James Morgan's Gilzean book
He
retired from work and, from somewhere, the rumour arose he was now a
down and out. Where was Gillie? Became something of a cause celebre
among sports journalists, to the extent that James Morgan, Spurs fan
and Deputy Sports Editor of the (Glasgow) Herald wrote a best-selling
book: “The Search for Alan Gilzean.”
His
search was successful, Gillie was “found”, the down and out
rumour rubbished and after 40 years away he returned to Spurs, to be
greeted like the Prodigal Son, and a huge hug from Greaves, who said:
“We worked well together, he did my heading, I did his running.”
Greaves
asked: “Why were you gone so-long?”
“To
get away from you,” was the response of Gilzean, a man who, like
Jim Baxter, was never all that enamoured of football when not
playing.
The
reconciliation saw Gillie join the Spurs legends on corporate
hospitality duties at the Lane, and be a part of the celebrations
when Spurs closed the old ground prior to their temporary move to
Wembley and the building of their new ground.
Sadly,
a brain tumour, only discovered weeks ago, has claimed Gillie's life,
so, the King will be missing when the new Lane opens.

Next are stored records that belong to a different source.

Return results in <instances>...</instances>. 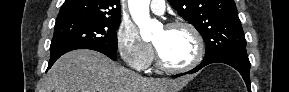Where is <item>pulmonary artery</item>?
I'll list each match as a JSON object with an SVG mask.
<instances>
[{
  "label": "pulmonary artery",
  "instance_id": "e3ab8cb5",
  "mask_svg": "<svg viewBox=\"0 0 289 92\" xmlns=\"http://www.w3.org/2000/svg\"><path fill=\"white\" fill-rule=\"evenodd\" d=\"M151 11L155 14H163L165 12V1L164 0H152L150 3Z\"/></svg>",
  "mask_w": 289,
  "mask_h": 92
}]
</instances>
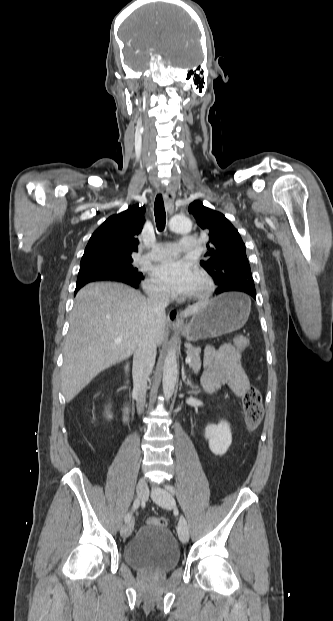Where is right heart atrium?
<instances>
[{
  "label": "right heart atrium",
  "instance_id": "obj_1",
  "mask_svg": "<svg viewBox=\"0 0 333 621\" xmlns=\"http://www.w3.org/2000/svg\"><path fill=\"white\" fill-rule=\"evenodd\" d=\"M144 288L145 291L154 298L165 299L168 296L167 291L152 279H147L145 281Z\"/></svg>",
  "mask_w": 333,
  "mask_h": 621
}]
</instances>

But, he will be
there in spirit. Alan Gilzean, a member of the Dundee and Tottenham
Halls of Fame, a 2009 inductee into the Scottish Football Hall of
Fame and one of the game's genuinely nice guys may have gone, but, he
will never be forgotten.
Not
least around Dens Park, where the most-popular fanzine is entitled:
“Eh dae ye mind o' Gillie?” That's a silly question, those of us
who saw him play will never forget him.